- [AIM OF THE EXERCISE]
Write out each entry, exactly the way it appears.

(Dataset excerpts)
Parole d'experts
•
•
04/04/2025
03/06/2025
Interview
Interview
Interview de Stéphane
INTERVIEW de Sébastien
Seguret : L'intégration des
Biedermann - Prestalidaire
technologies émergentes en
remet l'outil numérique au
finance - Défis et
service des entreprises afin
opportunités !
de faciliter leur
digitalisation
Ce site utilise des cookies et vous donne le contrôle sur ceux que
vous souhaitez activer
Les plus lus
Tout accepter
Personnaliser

- [RESPONSE TO THIS TASK]
Parole d'experts
•
•
04/04/2025
03/06/2025
Interview
Interview
Interview de Stéphane
INTERVIEW de Sébastien
Seguret : L'intégration des
Biedermann - Prestalidaire
technologies émergentes en
remet l'outil numérique au
finance - Défis et
service des entreprises afin
opportunités !
de faciliter leur
digitalisation
Ce site utilise des cookies et vous donne le contrôle sur ceux que
vous souhaitez activer
Les plus lus
Tout accepter
Personnaliser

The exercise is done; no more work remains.